ASSIGNMENT -
Would you retype the whole listing verbatim, keeping pictures out of it?

DATA SHOWN -

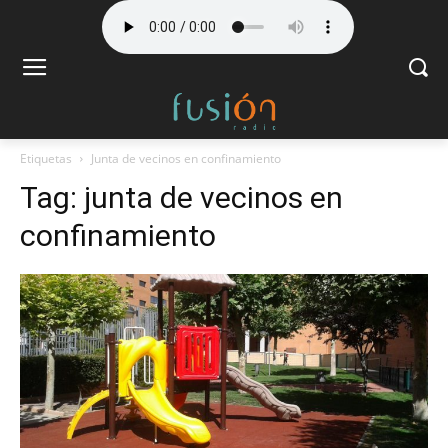
Etiquetas
Junta de vecinos en confinamiento
Tag:
junta de vecinos en
confinamiento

WORKED SOLUTION -
Etiquetas
Junta de vecinos en confinamiento
Tag:
junta de vecinos en
confinamiento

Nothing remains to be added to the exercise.